青:初めてキューを握ったのは高校の時でした。何回かやったことがある友達に誘われて行って、わからないなりに何球か続けて入れた記憶はあります。でも、その時は1回で終わりました。そして数年後に(映画『ハスラー2』の)ブームになり、友達がビリヤード場でアルバイトを始めたので遊びに行きました。そこでお店の人から「今度一緒にやろうよ」と誘われて何度か行って、気が付けば週に2~3回、そして毎日通うようになりましたね(笑)。
――その時はもう家業に入られていたのですか?
青:そうです。僕は高校を出て神戸の店舗設計を行う会社に就職したのですが、百貨店の店舗がメインだったので夜中に突貫で施工する現場に入って寝不足が続いていました。そんな時に阪神高速で居眠りの事故を起こしそうになって「これは危ない」と思い、1年で徳島に戻り、青山みこし店に入りました。仕事が時間的にハードではなかったので、ビリヤードをするには良い環境だったと思います。ちなみにその当時は徳島市内にもビリヤード場が40軒ぐらいあったと記憶しています。
――ブーム時に始めたけれど、ブームに乗ったというよりお店の人が声を掛けてくれたことがハマるきっかけだったのですね。
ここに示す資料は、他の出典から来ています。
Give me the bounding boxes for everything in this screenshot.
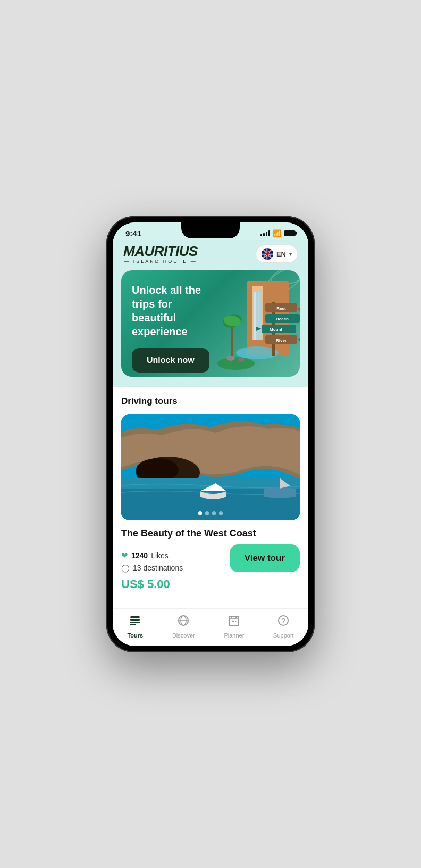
unlock-now-button[interactable]: Unlock now — [132, 348, 209, 373]
tours-label: Tours — [127, 632, 143, 639]
tour-price: US$ 5.00 — [121, 577, 300, 591]
view-tour-button[interactable]: View tour — [230, 544, 300, 572]
tour-image — [121, 414, 300, 520]
dot-4 — [219, 511, 223, 515]
logo-title: MAURITIUS — [123, 244, 198, 258]
svg-point-33 — [217, 357, 255, 370]
discover-icon — [177, 614, 190, 630]
support-label: Support — [273, 632, 294, 639]
logo-area: MAURITIUS — ISLAND ROUTE — — [123, 244, 198, 264]
svg-point-52 — [235, 620, 236, 621]
planner-label: Planner — [224, 632, 244, 639]
likes-count: 1240 — [131, 551, 148, 560]
phone-screen: 9:41 📶 MAURITIUS — ISLAND ROUTE — — [113, 222, 308, 646]
svg-point-35 — [238, 358, 245, 362]
notch — [181, 222, 240, 238]
discover-label: Discover — [172, 632, 195, 639]
battery-icon — [284, 230, 296, 236]
planner-icon — [228, 614, 240, 630]
dot-1 — [198, 511, 202, 515]
flag-icon — [262, 248, 273, 260]
logo-subtitle: — ISLAND ROUTE — — [123, 259, 198, 264]
status-time: 9:41 — [125, 229, 141, 238]
svg-rect-41 — [130, 616, 140, 618]
image-dots — [198, 511, 223, 515]
app-header: MAURITIUS — ISLAND ROUTE — — [113, 240, 308, 270]
driving-tours-title: Driving tours — [121, 396, 300, 407]
svg-rect-15 — [254, 292, 256, 340]
language-label: EN — [276, 250, 286, 258]
banner-section: Unlock all the trips for beautiful exper… — [113, 270, 308, 387]
heart-icon: ❤ — [121, 551, 128, 560]
tour-meta: ❤ 1240 Likes ◯ 13 destinations View tour — [121, 544, 300, 572]
tour-title: The Beauty of the West Coast — [121, 528, 300, 539]
banner-illustration: Rest Beach Mount River — [207, 270, 300, 377]
svg-text:Rest: Rest — [276, 306, 286, 311]
dot-3 — [212, 511, 216, 515]
svg-rect-43 — [130, 622, 140, 623]
svg-text:River: River — [276, 338, 287, 343]
status-icons: 📶 — [260, 229, 296, 237]
banner-card: Unlock all the trips for beautiful exper… — [121, 270, 300, 377]
svg-rect-17 — [231, 324, 233, 361]
svg-rect-44 — [130, 624, 136, 625]
nav-item-discover[interactable]: Discover — [172, 614, 195, 639]
scroll-content: MAURITIUS — ISLAND ROUTE — — [113, 240, 308, 608]
svg-point-50 — [232, 620, 233, 621]
svg-text:?: ? — [281, 617, 285, 625]
tours-icon — [129, 614, 141, 630]
svg-rect-42 — [130, 619, 140, 621]
bottom-nav: Tours Discover — [113, 608, 308, 646]
tour-meta-left: ❤ 1240 Likes ◯ 13 destinations — [121, 551, 183, 572]
svg-text:Mount: Mount — [270, 327, 282, 332]
nav-item-support[interactable]: ? Support — [273, 614, 294, 639]
tour-card: The Beauty of the West Coast ❤ 1240 Like… — [121, 414, 300, 591]
tour-likes: ❤ 1240 Likes — [121, 551, 183, 560]
signal-icon — [260, 230, 270, 236]
tour-scene-svg — [121, 414, 300, 520]
banner-scene-svg: Rest Beach Mount River — [215, 270, 300, 377]
tour-destinations: ◯ 13 destinations — [121, 564, 183, 572]
likes-label: Likes — [151, 551, 169, 560]
location-icon: ◯ — [121, 564, 130, 572]
svg-text:Beach: Beach — [276, 317, 289, 321]
banner-headline: Unlock all the trips for beautiful exper… — [132, 283, 218, 338]
support-icon: ? — [277, 614, 290, 630]
wifi-icon: 📶 — [273, 229, 281, 237]
phone-frame: 9:41 📶 MAURITIUS — ISLAND ROUTE — — [106, 216, 315, 652]
destinations-text: 13 destinations — [133, 564, 183, 572]
nav-item-planner[interactable]: Planner — [224, 614, 244, 639]
language-selector[interactable]: EN ▾ — [256, 245, 298, 263]
nav-item-tours[interactable]: Tours — [127, 614, 143, 639]
main-content: Driving tours — [113, 387, 308, 591]
svg-point-34 — [226, 356, 235, 361]
dot-2 — [205, 511, 209, 515]
svg-point-51 — [233, 620, 234, 621]
chevron-down-icon: ▾ — [289, 251, 292, 257]
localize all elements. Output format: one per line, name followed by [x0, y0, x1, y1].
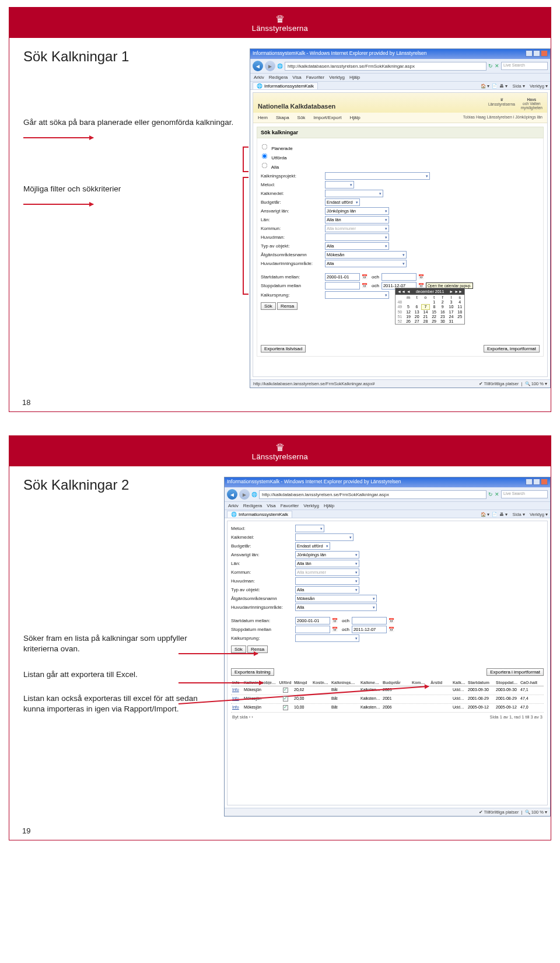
export-list-button[interactable]: Exportera listning: [231, 668, 274, 676]
calendar-popup[interactable]: ◄◄ ◄december 2011► ►► mtotfls48123449567…: [395, 288, 465, 325]
slide-number: 18: [22, 398, 30, 407]
select-field[interactable]: Mökesån▾: [295, 595, 377, 602]
select-field[interactable]: ▾: [325, 181, 354, 189]
annotation-reimport: Listan kan också exporteras till excel f…: [23, 693, 219, 714]
select-field[interactable]: Alla▾: [325, 260, 407, 267]
form-row: Kalkmedel:▾: [261, 190, 540, 197]
crown-icon: ♛: [252, 442, 308, 453]
export-import-button[interactable]: Exportera, importformat: [484, 345, 540, 353]
address-bar[interactable]: http://kalkdatabasen.lansstyrelsen.se/Fr…: [259, 490, 487, 499]
browser-tab[interactable]: 🌐 InformationssystemKalk: [253, 82, 318, 89]
ie-menubar[interactable]: ArkivRedigeraVisaFavoriterVerktygHjälp: [250, 74, 550, 82]
ie-tools[interactable]: 🏠 ▾ 📄 🖶 ▾ Sida ▾ Verktyg ▾: [481, 512, 548, 517]
results-table: Info Kalkningsobjektnamn Utförd Mängd Ko…: [231, 679, 544, 721]
slide-number: 19: [22, 826, 30, 835]
kalkursprung-select[interactable]: ▾: [295, 634, 359, 642]
forward-button[interactable]: ►: [239, 489, 250, 500]
form-row: Huvudavrinningsområde:Alla▾: [261, 260, 540, 267]
select-field[interactable]: Alla län▾: [325, 216, 389, 224]
stop-date-from[interactable]: [325, 282, 360, 289]
forward-button[interactable]: ►: [265, 61, 275, 71]
select-field[interactable]: Alla▾: [325, 242, 389, 250]
table-row: InfoMökesjön20,62BåtKalkstensmjöl <0,2mm…: [231, 686, 544, 695]
window-buttons[interactable]: [525, 479, 548, 486]
brand-label: Länsstyrelserna: [252, 25, 308, 32]
select-field[interactable]: Alla▾: [295, 586, 359, 594]
start-date-to[interactable]: [352, 617, 387, 624]
annotation-radios: Går att söka på bara planerade eller gen…: [23, 117, 245, 128]
ie-navrow: ◄ ► 🌐 http://kalkdatabasen.lansstyrelsen…: [250, 59, 550, 74]
select-field[interactable]: Alla kommuner▾: [295, 568, 359, 576]
pager-left[interactable]: Byt sida ‹ ›: [232, 714, 253, 720]
annotation-filters: Möjliga filter och sökkriterier: [23, 184, 245, 194]
select-field[interactable]: ▾: [325, 233, 389, 241]
kalkursprung-select[interactable]: ▾: [325, 291, 389, 299]
form-row: Län:Alla län▾: [261, 216, 540, 224]
arrow-icon: [23, 137, 93, 138]
form-row: Budgetår:Endast utförd▾: [231, 542, 544, 550]
select-field[interactable]: ▾: [295, 525, 324, 532]
select-field[interactable]: Mökesån▾: [325, 251, 407, 259]
slide-2: ♛ Länsstyrelserna Sök Kalkningar 2 Söker…: [9, 435, 551, 840]
window-title: InformationssystemKalk - Windows Interne…: [253, 50, 427, 58]
form-row: Metod:▾: [231, 525, 544, 532]
search-input[interactable]: Live Search: [501, 490, 548, 498]
browser-tab[interactable]: 🌐 InformationssystemKalk: [227, 511, 292, 518]
select-field[interactable]: Endast utförd▾: [325, 198, 360, 206]
info-link[interactable]: Info: [232, 688, 239, 692]
bracket-icon: [243, 146, 247, 172]
export-list-button[interactable]: Exportera listvisad: [261, 345, 306, 353]
select-field[interactable]: ▾: [295, 533, 354, 541]
form-row: Kalkningsprojekt:▾: [261, 172, 540, 180]
ie-tabrow: 🌐 InformationssystemKalk 🏠 ▾ 📄 🖶 ▾ Sida …: [250, 82, 550, 90]
select-field[interactable]: Jönköpings län▾: [295, 551, 359, 559]
slide-title: Sök Kalkningar 1: [23, 48, 245, 65]
select-field[interactable]: ▾: [325, 190, 383, 197]
form-row: Kommun:Alla kommuner▾: [261, 225, 540, 232]
select-field[interactable]: ▾: [325, 172, 430, 180]
ie-menubar[interactable]: ArkivRedigeraVisaFavoriterVerktygHjälp: [225, 502, 550, 510]
arrow-icon: [178, 682, 263, 683]
info-link[interactable]: Info: [232, 705, 239, 709]
start-date-from[interactable]: 2000-01-01: [325, 273, 360, 281]
start-date-to[interactable]: [382, 273, 416, 281]
start-date-from[interactable]: 2000-01-01: [295, 617, 330, 624]
back-button[interactable]: ◄: [253, 61, 263, 71]
arrow-icon: [178, 653, 258, 654]
ie-statusbar: http://kalkdatabasen.lansstyrelsen.se/Fr…: [250, 379, 550, 388]
ie-titlebar: InformationssystemKalk - Windows Interne…: [225, 477, 550, 487]
slide-title: Sök Kalkningar 2: [23, 477, 219, 493]
stop-date-from[interactable]: [295, 626, 330, 633]
rensa-button[interactable]: Rensa: [277, 302, 298, 310]
form-row: Kalkmedel:▾: [231, 533, 544, 541]
select-field[interactable]: Endast utförd▾: [295, 542, 330, 550]
ie-statusbar: ✔ Tillförlitliga platser | 🔍 100 % ▾: [225, 808, 550, 816]
select-field[interactable]: Jönköpings län▾: [325, 207, 389, 215]
stop-date-to[interactable]: 2011-12-07: [352, 626, 387, 633]
export-import-button[interactable]: Exportera i importformat: [487, 668, 544, 676]
search-input[interactable]: Live Search: [501, 62, 548, 70]
app-title: Nationella Kalkdatabasen: [258, 103, 335, 110]
form-row: Ansvarigt län:Jönköpings län▾: [231, 551, 544, 559]
address-bar[interactable]: http://kalkdatabasen.lansstyrelsen.se/Fr…: [285, 62, 487, 71]
window-buttons[interactable]: [525, 50, 548, 58]
radio-planerade[interactable]: Planerade: [261, 143, 540, 151]
form-row: Typ av objekt:Alla▾: [231, 586, 544, 594]
sok-button[interactable]: Sök: [261, 302, 276, 310]
slide-1: ♛ Länsstyrelserna Sök Kalkningar 1 Går a…: [9, 7, 551, 412]
radio-utförda[interactable]: Utförda: [261, 152, 540, 160]
select-field[interactable]: Alla län▾: [295, 560, 359, 567]
crown-icon: ♛: [252, 14, 308, 25]
kalk-menu[interactable]: HemSkapaSökImport/ExportHjälp Tobias Haa…: [253, 113, 547, 123]
sok-button[interactable]: Sök: [231, 646, 246, 653]
form-row: ÅtgärdsområdesnamnMökesån▾: [261, 251, 540, 259]
ie-tools[interactable]: 🏠 ▾ 📄 🖶 ▾ Sida ▾ Verktyg ▾: [481, 83, 548, 89]
select-field[interactable]: ▾: [295, 577, 359, 585]
select-field[interactable]: Alla▾: [295, 603, 377, 611]
radio-alla[interactable]: Alla: [261, 162, 540, 170]
ie-navrow: ◄ ► 🌐 http://kalkdatabasen.lansstyrelsen…: [225, 487, 550, 502]
kalk-header: Nationella Kalkdatabasen ♛Länsstyrelsern…: [253, 93, 547, 113]
select-field[interactable]: Alla kommuner▾: [325, 225, 389, 232]
table-row: InfoMökesjön10,00BåtKalkstensmjöl <0,2mm…: [231, 704, 544, 713]
back-button[interactable]: ◄: [227, 489, 237, 500]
青:確かにそうですね。そのお店は後に閉店したので違う店へ行くようになり、さらに次のお店も移転して場所が遠くなったのでまた別のお店に。そんな頃に『KiD』のハウスに出た時に、『日の出ビリヤード』のお客さんがいて「氏橋(弘明)プロに教わったら上手くなれるよ」と言われて日の出ビリヤードに通うようになりました。
※『日の出ビリヤード』。2016年BD撮影
――偶然というか必然というか、ディープな世界へ導かれましたね?
青:氏橋プロに教えてもらったことはマナーや取り組む姿勢9割で、技術は1割ぐらいでしたね(笑)。お店におられないことも多かったし、普段は氏橋さんのお母さんが日の出ビリヤードの店番をしておられたので。僕は22歳の時から通いましたが、1年に365日ジャパンをしていました。ジャパンの人数撞きで3台動くくらい人が集まっていて、楽しくて毎日行ってしまうんですよ。仕事とビリヤードしかしない生活でした。氏橋さんのお母さんからは「(お店の)この柱は青山さんが立ててくれた」とよく言われました(笑)。
――ビリヤードにハマった経緯がよくわかりました。そして仕事とビリヤードだけの生活。色々と心配になりますよね(笑)。
青:本当に仕事とビリヤード以外何もしていませんでした。でも友達の紹介で知り合って27歳の時に結婚をしました。今思えば、ビリヤードしかしていない男をよく紹介してくれましたよね(笑)。そうそう、結婚といえば、困ったのが式場のホテル選びでした。先ほど話した状況なので、どこを選んでも角が立つじゃないですけど、「ウチではやらんのやね」と思われそうで。そこで日時を優先で決めて、空いていたところにお願いをするという形を取りました。
――式場に関わる仕事ならではの悩みですね。青山さんの家族構成を教えてください。
青:嫁さんと娘が2人と息子の5人家族です。自分で言うのも何ですが、だいぶ仲がいいです(笑)。息子が高校の頃はあまり話さない時期もありましたが、卒業して大阪の学校へ行くようになった時に、自分から「学費と携帯代だけお願いします」と頼もしいことを言うようになりました。アルバイトも頑張っているので、最近は僕が関西に出て来た時は「大丈夫かな?」と様子を見に立ち寄ることが増えました。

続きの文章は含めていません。